Your task is to write out exactly the lines from the line containing "Actualités du funéraire" through the end of the records, inclusive at both ends.

> _INPUT FOR THIS TASK_

· · · ·

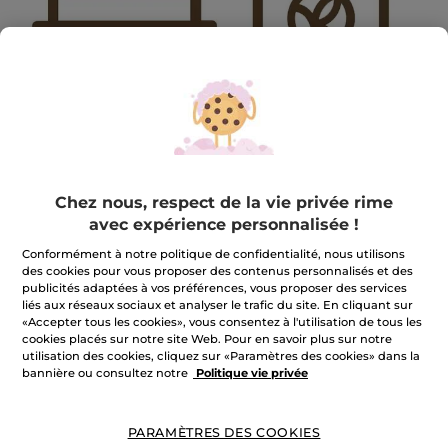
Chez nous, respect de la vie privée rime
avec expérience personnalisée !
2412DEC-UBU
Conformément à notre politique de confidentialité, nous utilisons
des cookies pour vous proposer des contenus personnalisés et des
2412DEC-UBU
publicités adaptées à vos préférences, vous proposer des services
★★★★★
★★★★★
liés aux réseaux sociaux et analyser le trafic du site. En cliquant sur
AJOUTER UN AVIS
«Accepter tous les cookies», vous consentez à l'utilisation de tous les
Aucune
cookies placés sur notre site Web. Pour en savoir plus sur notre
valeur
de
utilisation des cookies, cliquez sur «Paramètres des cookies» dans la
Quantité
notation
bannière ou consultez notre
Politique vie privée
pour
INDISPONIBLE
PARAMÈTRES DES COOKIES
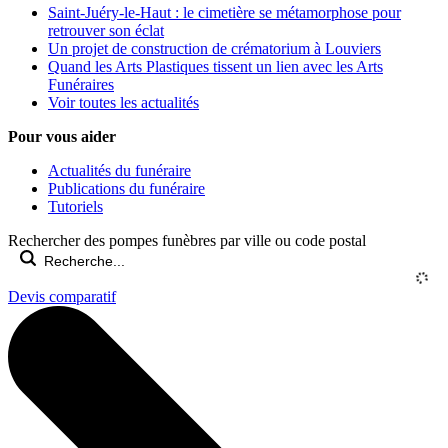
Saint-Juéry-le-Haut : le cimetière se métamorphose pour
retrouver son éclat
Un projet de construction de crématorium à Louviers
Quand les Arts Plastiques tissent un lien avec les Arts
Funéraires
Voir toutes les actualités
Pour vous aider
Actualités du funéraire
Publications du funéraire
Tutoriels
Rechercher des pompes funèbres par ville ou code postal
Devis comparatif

· · · ·

> _EXERCISE RESPONSE_
Actualités du funéraire
Publications du funéraire
Tutoriels
Rechercher des pompes funèbres par ville ou code postal
Devis comparatif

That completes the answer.